Yesterday in Rochester, New Hampshire, McCain said:
This is a clear choice that the American people have. I had the courage and the judgment to say I would rather lose a political campaign than lose a war. It seems to me that Obama would rather lose a war in order to win a political campaign.
It seems that way? Any honest appraisal demands it. Obama's profusion of views on Iraq are dizzying, but they have always had one unifying theme: victory is not an option. Obama opposed The Surge, he opposed troop funding, and he (initially) proposed a hard 16-month timeline for abandoning Iraq regardless of the facts on the ground there and regardless of what the generals recommend (even if genocide raged. No hope or change for you, Iraq). Obama's only sacred principle is that he wants to be president, and the only way this overweening ambition could be satisfied was to run to the left of Hillary Clinton in order to win the Democratic primaries. Thus his purely political Iraq 'strategy' was born.
So John McCain can be forgiven, and even congratulated, for pointing out that Obama's views have nothing to do with Iraq, and everything to do with Obama's presidential ambitions.
John McCain on the other hand very courageously proposed troop increases in Iraq at a time when abandoning Iraq to the wolves was seen as conventionally wise, and even desirable. McCain truly did risk all of his presidential ambitions on a single long shot, and had The Surge failed he would of course not be within striking distance of winning the presidency. To John McCain however, victory was more important than John McCain. That is quite refreshing.

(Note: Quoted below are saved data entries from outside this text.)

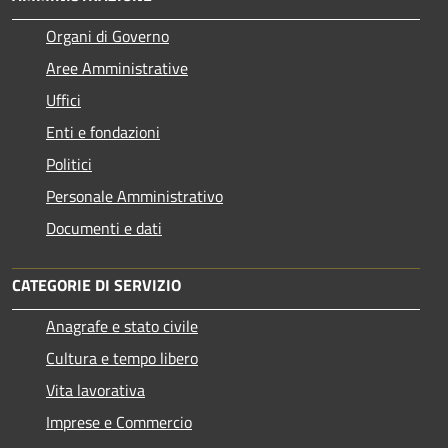
Organi di Governo
Aree Amministrative
Uffici
Enti e fondazioni
Politici
Personale Amministrativo
Documenti e dati
CATEGORIE DI SERVIZIO
Anagrafe e stato civile
Cultura e tempo libero
Vita lavorativa
Imprese e Commercio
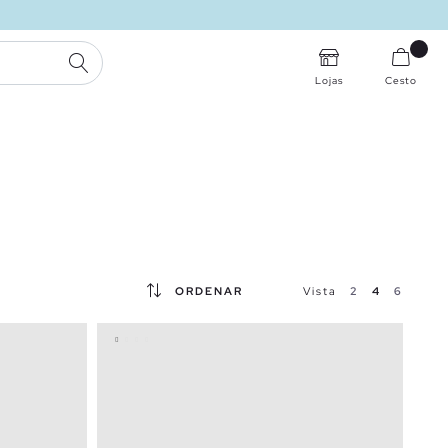
PESQUISA
Lojas
Cesto
ORDENAR
Vista
2
4
6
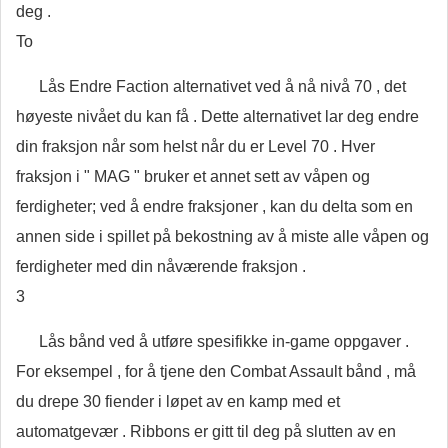
deg .
To
Lås Endre Faction alternativet ved å nå nivå 70 , det
høyeste nivået du kan få . Dette alternativet lar deg endre
din fraksjon når som helst når du er Level 70 . Hver
fraksjon i " MAG " bruker et annet sett av våpen og
ferdigheter; ved å endre fraksjoner , kan du delta som en
annen side i spillet på bekostning av å miste alle våpen og
ferdigheter med din nåværende fraksjon .
3
Lås bånd ved å utføre spesifikke in-game oppgaver .
For eksempel , for å tjene den Combat Assault bånd , må
du drepe 30 fiender i løpet av en kamp med et
automatgevær . Ribbons er gitt til deg på slutten av en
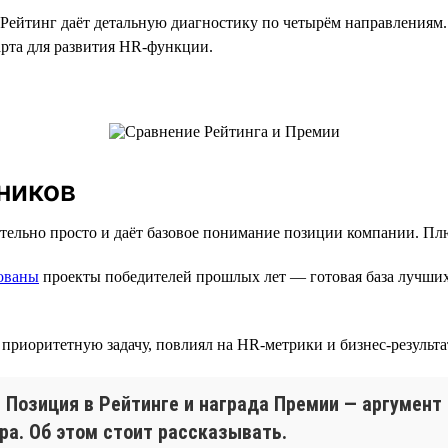
Рейтинг даёт детальную диагностику по четырём направлениям
арта для развития HR-функции.
ников
ительно просто и даёт базовое понимание позиции компании. Пл
ованы
проекты победителей прошлых лет — готовая база лучших
 приоритетную задачу, повлиял на HR-метрики и бизнес-результа
Позиция в Рейтинге и награда Премии — аргумент 
ра. Об этом стоит рассказывать.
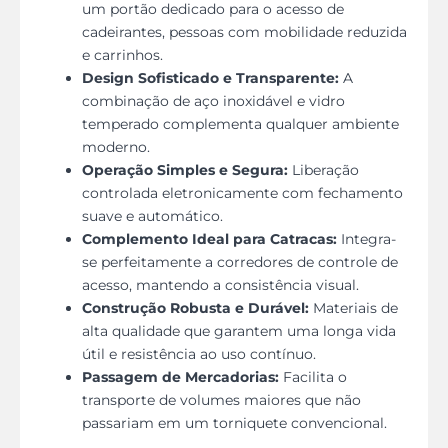
um portão dedicado para o acesso de
cadeirantes, pessoas com mobilidade reduzida
e carrinhos.
Design Sofisticado e Transparente:
A
combinação de aço inoxidável e vidro
temperado complementa qualquer ambiente
moderno.
Operação Simples e Segura:
Liberação
controlada eletronicamente com fechamento
suave e automático.
Complemento Ideal para Catracas:
Integra-
se perfeitamente a corredores de controle de
acesso, mantendo a consistência visual.
Construção Robusta e Durável:
Materiais de
alta qualidade que garantem uma longa vida
útil e resistência ao uso contínuo.
Passagem de Mercadorias:
Facilita o
transporte de volumes maiores que não
passariam em um torniquete convencional.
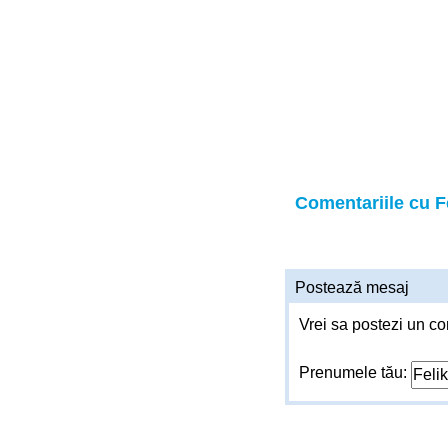
Comentariile cu F
Postează mesaj
Vrei sa postezi un co
Prenumele tău:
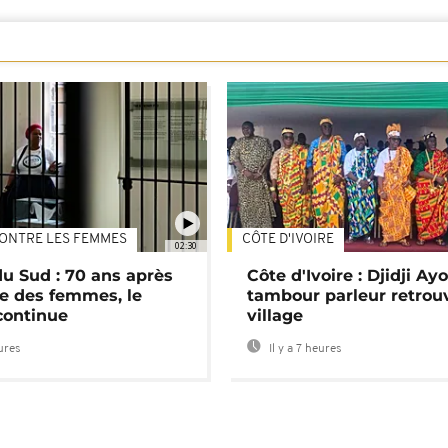
ONTRE LES FEMMES
CÔTE D'IVOIRE
02:30
du Sud : 70 ans après
Côte d'Ivoire : Djidji Ay
e des femmes, le
tambour parleur retrou
continue
village
eures
Il y a 7 heures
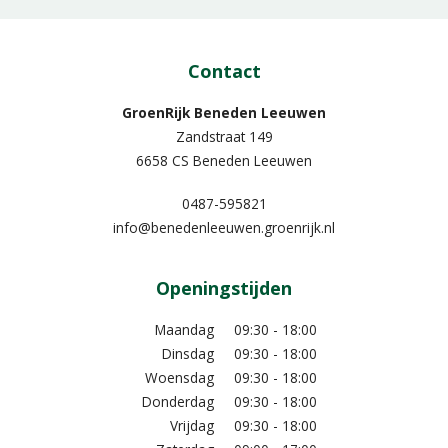
Contact
GroenRijk Beneden Leeuwen​
Zandstraat 149
6658 CS Beneden Leeuwen
0487-595821
info@benedenleeuwen.groenrijk.nl
Openingstijden
Maandag
09:30 - 18:00
Dinsdag
09:30 - 18:00
Woensdag
09:30 - 18:00
Donderdag
09:30 - 18:00
Vrijdag
09:30 - 18:00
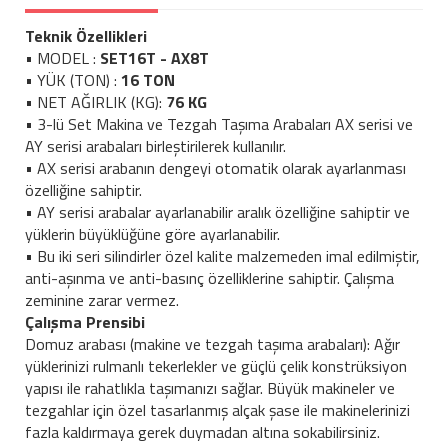
Teknik Özellikleri
• MODEL :
SET16T - AX8T
• YÜK (TON) :
16 TON
• NET AĞIRLIK (KG):
76 KG
• 3-lü Set Makina ve Tezgah Taşıma Arabaları AX serisi ve
AY serisi arabaları birleştirilerek kullanılır.
• AX serisi arabanın dengeyi otomatik olarak ayarlanması
özelliğine sahiptir.
• AY serisi arabalar ayarlanabilir aralık özelliğine sahiptir ve
yüklerin büyüklüğüne göre ayarlanabilir.
• Bu iki seri silindirler özel kalite malzemeden imal edilmiştir,
anti-aşınma ve anti-basınç özelliklerine sahiptir. Çalışma
zeminine zarar vermez.
Çalışma Prensibi
Domuz arabası (makine ve tezgah taşıma arabaları): Ağır
yüklerinizi rulmanlı tekerlekler ve güçlü çelik konstrüksiyon
yapısı ile rahatlıkla taşımanızı sağlar. Büyük makineler ve
tezgahlar için özel tasarlanmış alçak şase ile makinelerinizi
fazla kaldırmaya gerek duymadan altına sokabilirsiniz.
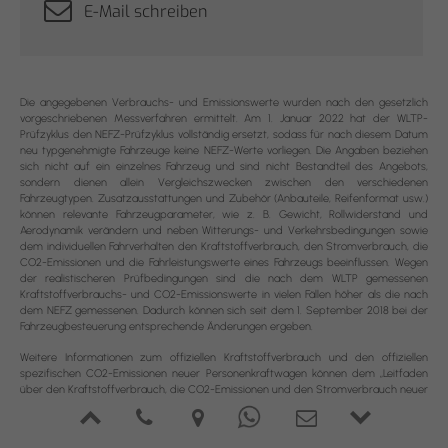
E-Mail schreiben
Die angegebenen Verbrauchs- und Emissionswerte wurden nach den gesetzlich
vorgeschriebenen Messverfahren ermittelt. Am 1. Januar 2022 hat der WLTP-
Prüfzyklus den NEFZ-Prüfzyklus vollständig ersetzt, sodass für nach diesem Datum
neu typgenehmigte Fahrzeuge keine NEFZ-Werte vorliegen. Die Angaben beziehen
sich nicht auf ein einzelnes Fahrzeug und sind nicht Bestandteil des Angebots,
sondern dienen allein Vergleichszwecken zwischen den verschiedenen
Fahrzeugtypen. Zusatzausstattungen und Zubehör (Anbauteile, Reifenformat usw.)
können relevante Fahrzeugparameter, wie z. B. Gewicht, Rollwiderstand und
Aerodynamik verändern und neben Witterungs- und Verkehrsbedingungen sowie
dem individuellen Fahrverhalten den Kraftstoffverbrauch, den Stromverbrauch, die
CO2-Emissionen und die Fahrleistungswerte eines Fahrzeugs beeinflussen. Wegen
der realistischeren Prüfbedingungen sind die nach dem WLTP gemessenen
Kraftstoffverbrauchs- und CO2-Emissionswerte in vielen Fällen höher als die nach
dem NEFZ gemessenen. Dadurch können sich seit dem 1. September 2018 bei der
Fahrzeugbesteuerung entsprechende Änderungen ergeben.
Weitere Informationen zum offiziellen Kraftstoffverbrauch und den offiziellen
spezifischen CO2-Emissionen neuer Personenkraftwagen können dem „Leitfaden
über den Kraftstoffverbrauch, die CO2-Emissionen und den Stromverbrauch neuer
Personenkraftwagen“ entnommen werden, der an allen Verkaufsstellen und bei der
DAT Deutsche Automobil Treuhand GmbH, Hellmuth-Hirth-Str. 1, D-73760
Ostfildern oder unter
www.dat.de
unentgeltlich erhältlich ist.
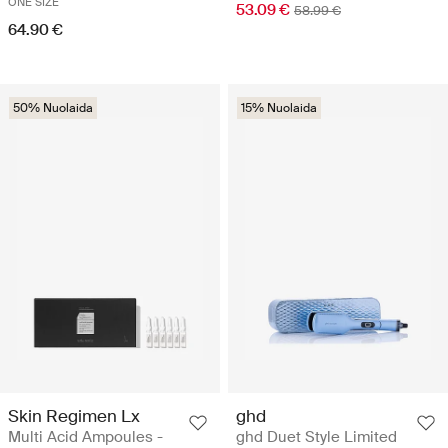
ONE SIZE
53.09 €
58.99 €
64.90 €
50% Nuolaida
15% Nuolaida
Skin Regimen Lx
ghd
Multi Acid Ampoules -
ghd Duet Style Limited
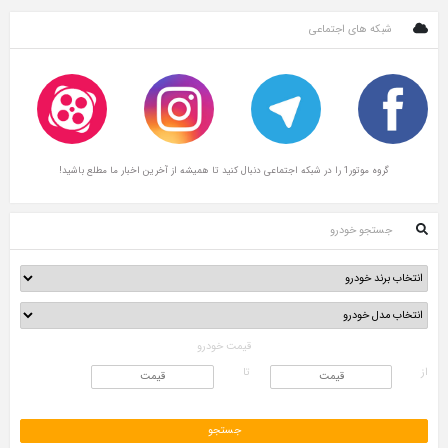
شبکه های اجتماعی
گروه موتور1 را در شبکه اجتماعی دنبال کنید تا همیشه از آخرین اخبار ما مطلع باشید!
جستجو خودرو
قیمت خودرو
از
تا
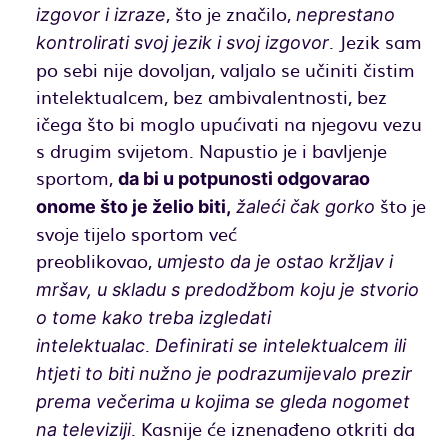
, što je značilo,
izgovor i izraze
neprestano
. Jezik sam
kontrolirati svoj jezik i svoj izgovor
po sebi nije dovoljan, valjalo se učiniti čistim
intelektualcem, bez ambivalentnosti, bez
ičega što bi moglo upućivati na njegovu vezu
s drugim svijetom. Napustio je i bavljenje
sportom,
da bi u potpunosti odgovarao
što je
onome što je želio biti,
žaleći čak gorko
svoje tijelo sportom već
preoblikovao,
umjesto da je ostao kržljav i
mršav, u skladu s predodžbom koju je stvorio
o tome kako treba izgledati
.
intelektualac
Definirati se intelektualcem ili
htjeti to biti nužno je podrazumijevalo prezir
prema večerima u kojima se gleda nogomet
. Kasnije će iznenađeno otkriti da
na televiziji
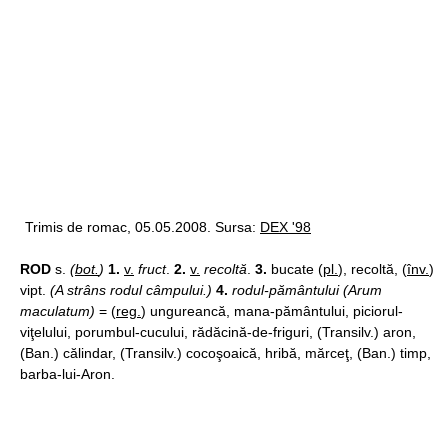
Trimis de romac, 05.05.2008. Sursa:
DEX '98
ROD
s.
(
bot.
)
1.
v.
fruct
.
2.
v.
recoltă
.
3.
bucate (
pl.
), recoltă, (
înv.
)
vipt.
(A strâns rodul câmpului.)
4.
rodul-pământului (Arum
maculatum)
= (
reg.
) ungureancă, mana-pământului, piciorul-
viţelului, porumbul-cucului, rădăcină-de-friguri, (Transilv.) aron,
(Ban.) călindar, (Transilv.) cocoşoaică, hribă, mărceţ, (Ban.) timp,
barba-lui-Aron.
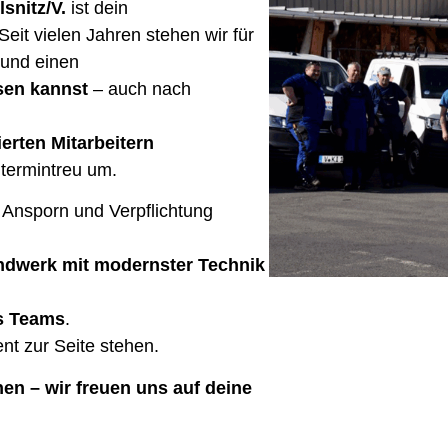
snitz/V.
ist dein
Seit vielen Jahren stehen wir für
und einen
ssen kannst
– auch nach
erten Mitarbeitern
termintreu um.
s Ansporn und Verpflichtung
andwerk mit modernster Technik
s Teams
.
ent zur Seite stehen.
en – wir freuen uns auf deine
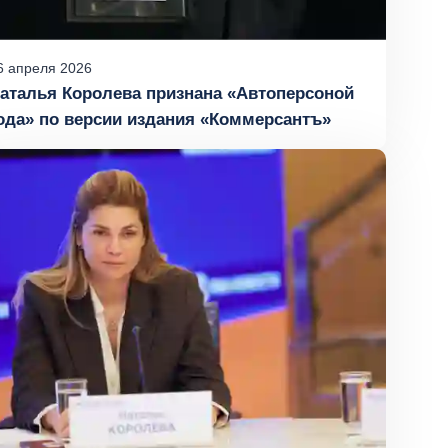
6
апреля
2026
аталья Королева признана «Автоперсоной
ода» по версии издания «Коммерсантъ»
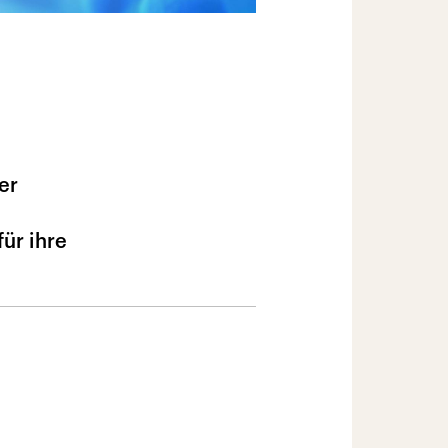
er
für ihre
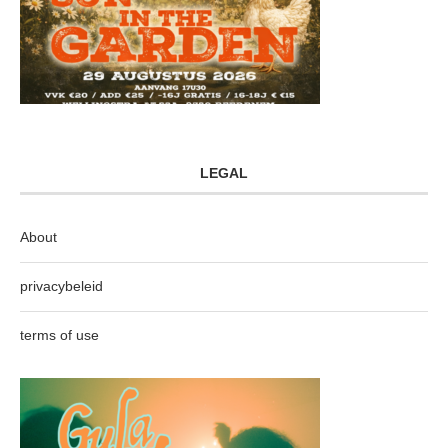
LEGAL
About
privacybeleid
terms of use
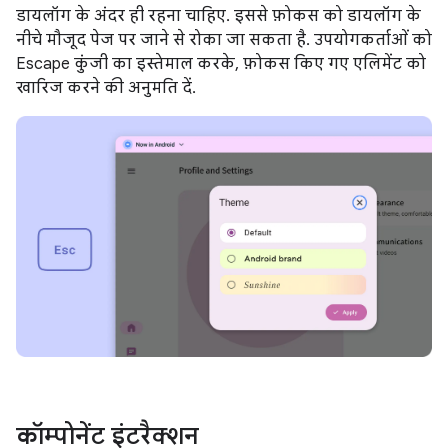
डायलॉग के अंदर ही रहना चाहिए. इससे फ़ोकस को डायलॉग के
नीचे मौजूद पेज पर जाने से रोका जा सकता है. उपयोगकर्ताओं को
Escape कुंजी का इस्तेमाल करके, फ़ोकस किए गए एलिमेंट को
खारिज करने की अनुमति दें.
कॉम्पोनेंट इंटरैक्शन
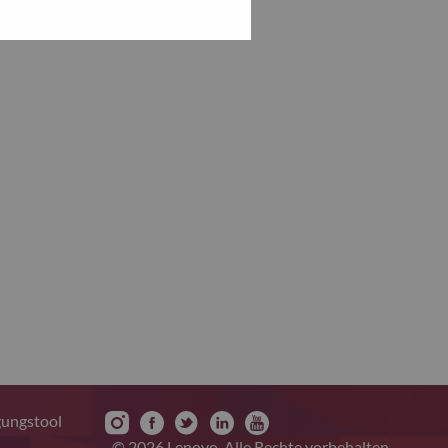
gungstool
© 2026 Lenovo. Alle Rechte vorbehalten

Joe Klein reacted by fomenting a lot of faux outrage over McCain's statement, knowing that this uppercut to Obama's solar plexus may well be McCain's best soundbite of the campaign:
This is the ninth presidential campaign I've covered. I can't remember a more scurrilous statement by a major party candidate. It smacks of desperation. It renews questions about whether McCain has the right temperament for the presidency. How sad.I wish the left could, just once, generate this type of ire for lightweight candidates who want to destroy America's military morale and ability to follow through on critical foreign policy projects.